I love Tintri but...
“Red Hat customers can now benefit from the only hypervisor-neutral storage platform with VM-awareness and adaptive learning capabilities to support hundreds of mixed workloads – servers, VDI, dev and test – concurrently on a single Tintri VMstore. Customers can also deploy both vSphere and Red Hat Enterprise Virtualisation on a single VMstore at the same time."
Translates to "our software is able to tell if a folder contains KVM images or VMware images, even when they use the same NFS share.

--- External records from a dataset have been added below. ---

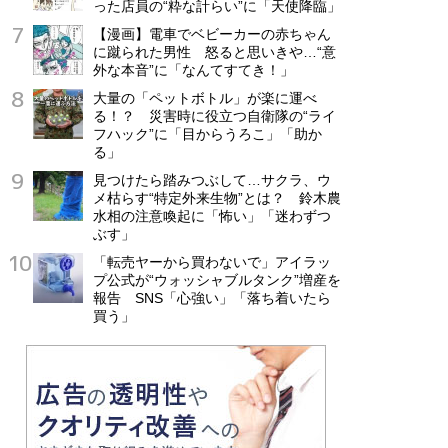
った店員の“粋な計らい”に「天使降臨」
【漫画】電車でベビーカーの赤ちゃん
に蹴られた男性 怒ると思いきや…“意
外な本音”に「なんてすてき！」
大量の「ペットボトル」が楽に運べ
る！？ 災害時に役立つ自衛隊の“ライ
フハック”に「目からうろこ」「助か
る」
見つけたら踏みつぶして…サクラ、ウ
メ枯らす“特定外来生物”とは？ 鈴木農
水相の注意喚起に「怖い」「迷わずつ
ぶす」
「転売ヤーから買わないで」アイラッ
プ公式が“ウォッシャブルタンク”増産を
報告 SNS「心強い」「落ち着いたら
買う」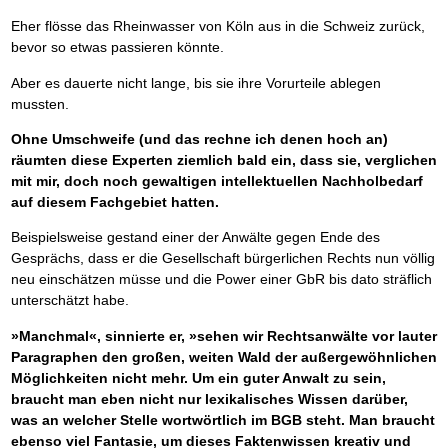
Eher flösse das Rheinwasser von Köln aus in die Schweiz zurück,
bevor so etwas passieren könnte.
Aber es dauerte nicht lange, bis sie ihre Vorurteile ablegen
mussten.
Ohne Umschweife (und das rechne ich denen hoch an)
räumten diese Experten ziemlich bald ein, dass sie, verglichen
mit mir, doch noch gewaltigen intellektuellen Nachholbedarf
auf diesem Fachgebiet hatten.
Beispielsweise gestand einer der Anwälte gegen Ende des
Gesprächs, dass er die Gesellschaft bürgerlichen Rechts nun völlig
neu einschätzen müsse und die Power einer GbR bis dato sträflich
unterschätzt habe.
»Manchmal«, sinnierte er, »sehen wir Rechtsanwälte vor lauter
Paragraphen den großen, weiten Wald der außergewöhnlichen
Möglichkeiten nicht mehr. Um ein guter Anwalt zu sein,
braucht man eben nicht nur lexikalisches Wissen darüber,
was an welcher Stelle wortwörtlich im BGB steht. Man braucht
ebenso viel Fantasie, um dieses Faktenwissen kreativ und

This sounds about as thrilling as "I added a line into my PowerShell script to detect extensions" to the technical nerd, but that's a hell of a great bit of marketing blather.

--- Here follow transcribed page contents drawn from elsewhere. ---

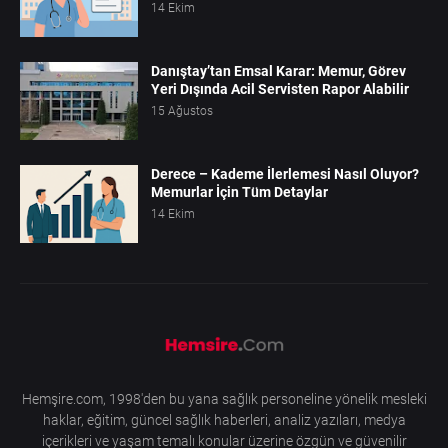
14 Ekim
Danıştay’tan Emsal Karar: Memur, Görev
Yeri Dışında Acil Servisten Rapor Alabilir
15 Ağustos
Derece – Kademe İlerlemesi Nasıl Oluyor?
Memurlar İçin Tüm Detaylar
14 Ekim
Hemşire.com, 1998'den bu yana sağlık personeline yönelik mesleki
haklar, eğitim, güncel sağlık haberleri, analiz yazıları, medya
içerikleri ve yaşam temalı konular üzerine özgün ve güvenilir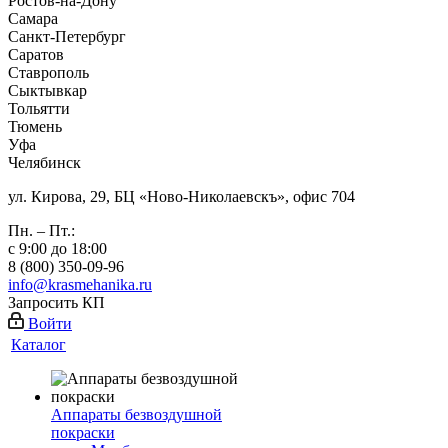
Ростов-на-Дону
Самара
Санкт-Петербург
Саратов
Ставрополь
Сыктывкар
Тольятти
Тюмень
Уфа
Челябинск
ул. Кирова, 29, БЦ «Ново-Николаевскъ», офис 704
Пн. – Пт.:
с 9:00 до 18:00
8 (800) 350-09-96
info@krasmehanika.ru
Запросить КП
Войти
Каталог
Аппараты безвоздушной
покраски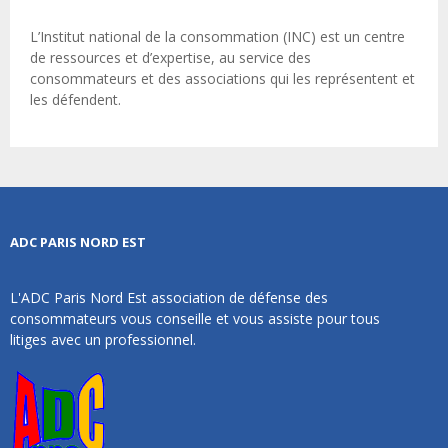
L’Institut national de la consommation (INC) est un centre
de ressources et d’expertise, au service des
consommateurs et des associations qui les représentent et
les défendent.
ADC PARIS NORD EST
L'ADC Paris Nord Est association de défense des
consommateurs vous conseille et vous assiste pour tous
litiges avec un professionnel.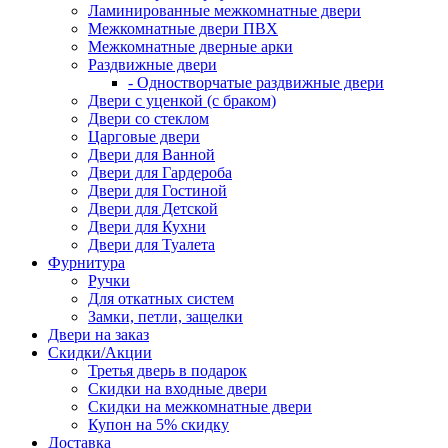
Ламинированные межкомнатные двери
Межкомнатные двери ПВХ
Межкомнатные дверные арки
Раздвижные двери
- Одностворчатые раздвижные двери
Двери с уценкой (с браком)
Двери со стеклом
Царговые двери
Двери для Ванной
Двери для Гардероба
Двери для Гостиной
Двери для Детской
Двери для Кухни
Двери для Туалета
Фурнитура
Ручки
Для откатных систем
Замки, петли, защелки
Двери на заказ
Скидки/Акции
Третья дверь в подарок
Скидки на входные двери
Скидки на межкомнатные двери
Купон на 5% скидку
Доставка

I mean, I could cheerfully abscond with the label of "smart cross-hypervisor storage" for my mates at Proximal Data and at least feel like I'm being a little more honest in using it. Autocache supports Hyper-V and VMware both, with the "smarts" being "it automatically resizes flash utilization to optimally fit the available flash and the workloads presented". That, and I don't have to redesign my networks to make it go faster. Add flash, install Autocache, walk away. It's a heck of a lot cheaper than the forklift upgrade of a Tintri!

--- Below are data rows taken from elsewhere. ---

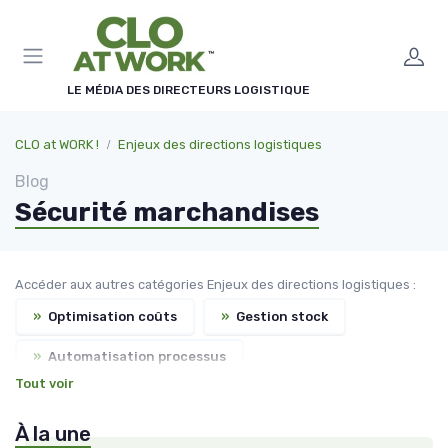
Panneau de gestion des cookies
LE MÉDIA DES DIRECTEURS LOGISTIQUE
CLO at WORK !
Enjeux des directions logistiques
Blog
Sécurité marchandises
Accéder aux autres catégories Enjeux des directions logistiques :
»
Optimisation coûts
»
Gestion stock
»
Automatisation processus
Tout voir
»
Durabilité transport
»
Gestion flux
À la une
»
Régulations douanières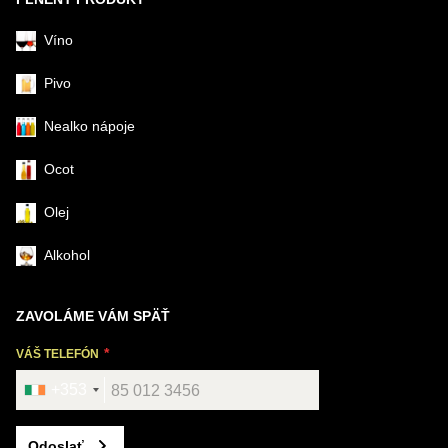
Víno
Pivo
Nealko nápoje
Ocot
Olej
Alkohol
ZAVOLÁME VÁM SPÄŤ
VÁŠ TELEFÓN
+353
Odoslať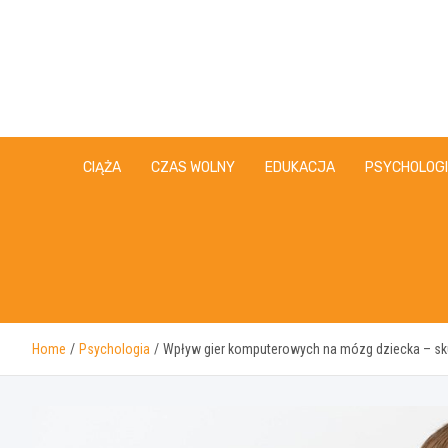
Skip
to
content
CIĄŻA
CZAS WOLNY
EDUKACJA
PSYCHOLOG
Home
Psychologia
Wpływ gier komputerowych na mózg dziecka – sk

Again, this isn't to say Tintri's bad. They're not. Tintri is amazing, and once you have one you'll soon have another. They have repeat customers for a reason...but I am distinctly not impressed with the marketing philosophy that turns "we can detect which hypervisor generated the virtual image when they use the same NFS share" into 54 words. No! Bad Tintri! Get down, and don't chew on the couch!
To paraphrase Storagebod, are you inexpensive and are you easy to use? Them's the bits we actually care about.